最後の将軍を輩出した家柄!御三家とは異なる「御三卿(ごさんきょう)」って何のこと?

 2021年の大河ドラマ『青天を衝け』は渋沢栄一が主人公ですが、栄一の仕えた徳川慶喜も印象的に描かれていますね。徳川第15代にして武家政権最後の将軍として知られる慶喜ですが、水戸家から一橋家の養子となり、そのうえで将軍に就任しました。

 徳川将軍を継げるのは宗家以外に、御三家のうちの尾張徳川家と紀伊徳川家というイメージがないでしょうか。実は慶喜が養子入りした一橋家は、江戸時代半ばに創設された将軍の跡継ぎを出せる家柄、「御三卿(ごさんきょう)」の一角でした。

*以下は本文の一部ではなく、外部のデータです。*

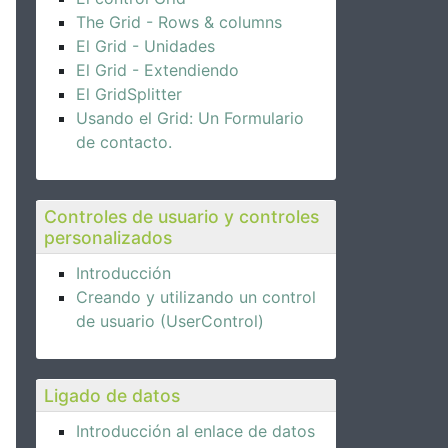
The Grid - Rows & columns
El Grid - Unidades
El Grid - Extendiendo
El GridSplitter
Usando el Grid: Un Formulario
de contacto.
Controles de usuario y controles
personalizados
Introducción
Creando y utilizando un control
de usuario (UserControl)
Ligado de datos
Introducción al enlace de datos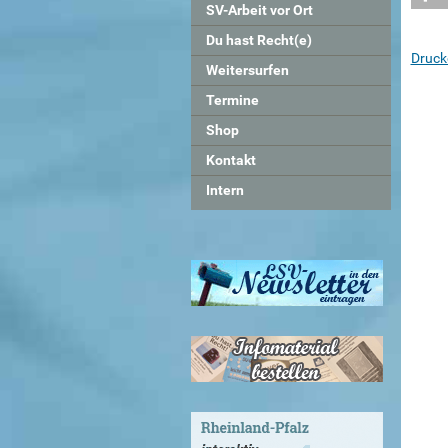
SV-Arbeit vor Ort
Du hast Recht(e)
Druck
Weitersurfen
Termine
Shop
Kontakt
Intern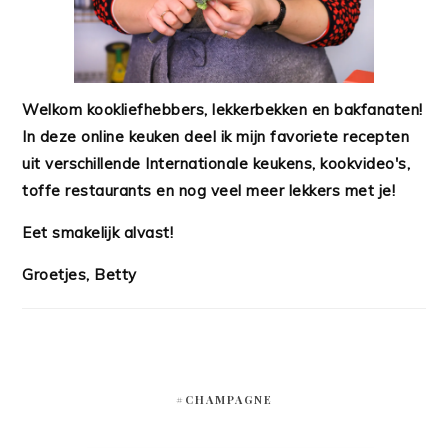
Welkom kookliefhebbers, lekkerbekken en bakfanaten!
In deze online keuken deel ik mijn favoriete recepten
uit verschillende Internationale keukens, kookvideo's,
toffe restaurants en nog veel meer lekkers met je!
Eet smakelijk alvast!
Groetjes, Betty
#CHAMPAGNE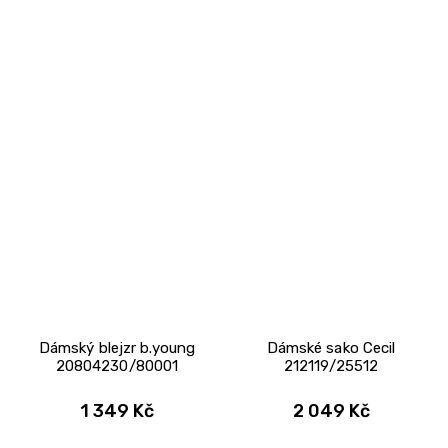
Dámský blejzr b.young
Dámské sako Cecil
20804230/80001
212119/25512
1 349 Kč
2 049 Kč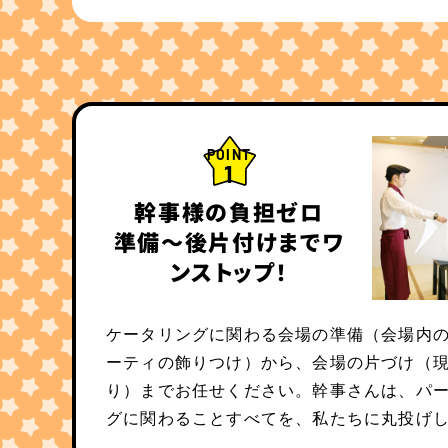
POINT
1
幹事様の負担ゼロ
準備〜後片付けまでワ
ンストップ！
ケータリングに関わる会場の準備（会場内
ーティの飾りつけ）から、会場の片づけ（
り）までお任せください。幹事さんは、パ
グに関わることすべてを、私たちに丸投げ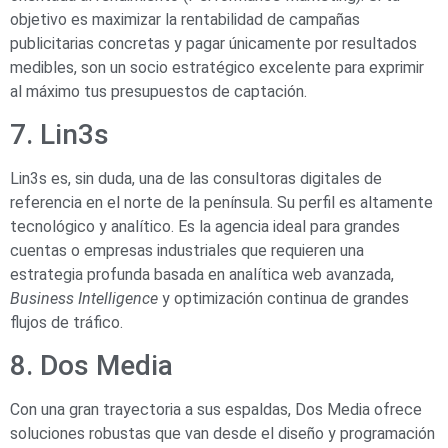
objetivo es maximizar la rentabilidad de campañas
publicitarias concretas y pagar únicamente por resultados
medibles, son un socio estratégico excelente para exprimir
al máximo tus presupuestos de captación.
7. Lin3s
Lin3s es, sin duda, una de las consultoras digitales de
referencia en el norte de la península. Su perfil es altamente
tecnológico y analítico. Es la agencia ideal para grandes
cuentas o empresas industriales que requieren una
estrategia profunda basada en analítica web avanzada,
Business Intelligence
y optimización continua de grandes
flujos de tráfico.
8. Dos Media
Con una gran trayectoria a sus espaldas, Dos Media ofrece
soluciones robustas que van desde el diseño y programación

 とはいえ、御三家に比べると少し想像しづらいかもしれませんね。そこで今回は、そんな「御三卿」の意味と歴史をざっくりとみてみましょう!

御三卿とは

 御三卿のはじまりは初代・家康の頃ではなく、享保元年(1716)~延享2年(1745)に将軍職を務めた、8代・徳川吉宗の時代です。

 紀州藩第5代藩主から将軍に就任した吉宗は、御三家の尾張藩第7代藩主・徳川宗春と対立する局面がありました。この時代には御三家といえども、将軍家との距離感は当初期待されたようなものではなくなっていたと考えられています。

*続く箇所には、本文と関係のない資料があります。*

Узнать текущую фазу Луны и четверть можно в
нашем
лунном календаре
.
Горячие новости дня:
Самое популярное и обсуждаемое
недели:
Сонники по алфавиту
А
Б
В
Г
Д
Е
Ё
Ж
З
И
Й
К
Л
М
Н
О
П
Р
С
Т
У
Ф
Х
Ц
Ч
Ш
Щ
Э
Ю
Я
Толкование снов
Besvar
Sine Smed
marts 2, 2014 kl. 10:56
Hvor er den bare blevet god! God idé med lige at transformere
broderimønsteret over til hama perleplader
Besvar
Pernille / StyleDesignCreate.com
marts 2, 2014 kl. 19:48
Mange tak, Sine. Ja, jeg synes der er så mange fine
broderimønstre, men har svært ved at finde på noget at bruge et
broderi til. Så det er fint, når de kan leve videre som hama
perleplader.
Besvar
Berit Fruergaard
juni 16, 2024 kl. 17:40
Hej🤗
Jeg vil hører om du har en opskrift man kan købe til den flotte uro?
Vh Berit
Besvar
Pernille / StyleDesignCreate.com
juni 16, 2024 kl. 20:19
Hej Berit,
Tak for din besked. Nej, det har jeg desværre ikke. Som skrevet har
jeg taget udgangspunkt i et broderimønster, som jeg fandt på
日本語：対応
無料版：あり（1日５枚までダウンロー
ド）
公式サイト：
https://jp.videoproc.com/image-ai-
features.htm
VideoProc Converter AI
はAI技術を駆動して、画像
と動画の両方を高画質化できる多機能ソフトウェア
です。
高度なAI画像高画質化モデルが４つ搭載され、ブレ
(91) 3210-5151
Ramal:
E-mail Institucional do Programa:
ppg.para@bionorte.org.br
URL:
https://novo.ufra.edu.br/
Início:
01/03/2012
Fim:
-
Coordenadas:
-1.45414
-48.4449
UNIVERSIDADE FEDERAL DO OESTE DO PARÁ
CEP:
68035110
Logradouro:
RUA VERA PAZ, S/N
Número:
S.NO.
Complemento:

 吉宗は御三家以外での将軍後嗣を擁立できるよう、自身の子らを一家として取り立てました。吉宗の子2名に孫1名を加えた三家が、御三卿の起源となっています。

 「卿」というのは三位以上の官位保持者を「公卿」と呼ぶことに由来するなどの説がありますが、『国史大辞典』では八省の長官職への任官例によるという説には懐疑的な立場を示しています。

 御三卿は「田安」「一橋」「清水」の各家が知られていますが、本来の姓は「徳川」であり、上記の家名は号としての名乗り、あるいは通称として呼ばれているものです。

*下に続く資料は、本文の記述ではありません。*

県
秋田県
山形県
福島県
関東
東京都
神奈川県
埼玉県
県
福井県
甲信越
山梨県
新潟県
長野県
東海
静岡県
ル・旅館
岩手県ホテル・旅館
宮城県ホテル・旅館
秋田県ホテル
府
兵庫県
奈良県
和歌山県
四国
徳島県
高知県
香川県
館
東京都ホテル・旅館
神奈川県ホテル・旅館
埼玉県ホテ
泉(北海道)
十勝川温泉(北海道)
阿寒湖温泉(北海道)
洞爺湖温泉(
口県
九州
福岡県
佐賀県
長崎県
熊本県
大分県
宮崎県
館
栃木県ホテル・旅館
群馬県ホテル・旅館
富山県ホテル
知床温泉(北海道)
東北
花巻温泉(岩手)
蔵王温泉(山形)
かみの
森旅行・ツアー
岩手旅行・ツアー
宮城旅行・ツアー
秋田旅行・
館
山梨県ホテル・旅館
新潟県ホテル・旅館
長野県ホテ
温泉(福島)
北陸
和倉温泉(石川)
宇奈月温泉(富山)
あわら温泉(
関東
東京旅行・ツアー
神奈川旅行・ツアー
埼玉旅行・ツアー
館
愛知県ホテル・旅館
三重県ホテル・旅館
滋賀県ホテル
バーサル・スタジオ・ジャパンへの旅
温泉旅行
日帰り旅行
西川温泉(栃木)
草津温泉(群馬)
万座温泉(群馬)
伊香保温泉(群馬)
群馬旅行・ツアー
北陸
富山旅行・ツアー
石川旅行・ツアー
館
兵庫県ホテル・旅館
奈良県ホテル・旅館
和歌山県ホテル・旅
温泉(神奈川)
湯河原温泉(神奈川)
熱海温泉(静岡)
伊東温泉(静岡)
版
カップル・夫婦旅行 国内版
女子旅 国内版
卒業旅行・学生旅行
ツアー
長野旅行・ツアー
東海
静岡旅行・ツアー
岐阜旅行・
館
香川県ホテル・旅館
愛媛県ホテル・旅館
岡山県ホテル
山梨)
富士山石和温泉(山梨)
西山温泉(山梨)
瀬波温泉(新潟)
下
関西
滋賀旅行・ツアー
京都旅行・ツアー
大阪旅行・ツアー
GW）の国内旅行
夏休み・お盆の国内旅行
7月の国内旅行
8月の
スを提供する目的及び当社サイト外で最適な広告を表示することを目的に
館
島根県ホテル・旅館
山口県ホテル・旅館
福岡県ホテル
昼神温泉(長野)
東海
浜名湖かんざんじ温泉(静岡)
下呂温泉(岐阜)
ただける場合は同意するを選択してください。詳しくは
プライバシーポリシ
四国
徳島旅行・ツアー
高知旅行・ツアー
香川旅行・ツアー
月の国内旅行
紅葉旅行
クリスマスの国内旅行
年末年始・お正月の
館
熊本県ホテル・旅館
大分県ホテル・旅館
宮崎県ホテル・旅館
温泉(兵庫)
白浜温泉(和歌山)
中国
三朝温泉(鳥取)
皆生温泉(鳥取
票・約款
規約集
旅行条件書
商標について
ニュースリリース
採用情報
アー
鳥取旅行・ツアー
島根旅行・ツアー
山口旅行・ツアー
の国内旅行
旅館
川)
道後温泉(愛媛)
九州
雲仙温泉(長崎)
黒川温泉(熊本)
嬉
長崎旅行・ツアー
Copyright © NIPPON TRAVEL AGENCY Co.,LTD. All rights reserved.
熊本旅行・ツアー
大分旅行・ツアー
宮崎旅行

 その名は江戸城の田安・一橋・清水の各門内に屋敷を与えられたことに由来しており、立場としては御三家のような大名家ではありませんでした。将軍の「厄介」、つまり家族の一員という位置付けであり、独立した国主ではなかったのです。

 御三卿には幕府から10万石が支給されていましたが、その領地は近畿および関東とその周辺に分散しており、その経営は幕府に委任する形で代官所が行っていました。家格としては御三家の尾張家・紀伊家に準じるものとされ、御三卿の各家間に序列はなかったとされています。

 当主は元服後に「従三位中将」に叙任、家督相続後には「従二位中納言」を経て「従二位大納言」まで昇進することから、将軍家以外での極位極官であったことがわかります。

 それでは次に、各御三卿家の始祖・系統・領地・有名な人物などを概観してみましょう。

田安徳川家

 8代将軍・吉宗の次男「徳川宗武」を始祖とする家です。宗武が江戸城田安門内に屋敷を与えられたのは享保15年(1730)のことで、翌年にこの地に移転しています。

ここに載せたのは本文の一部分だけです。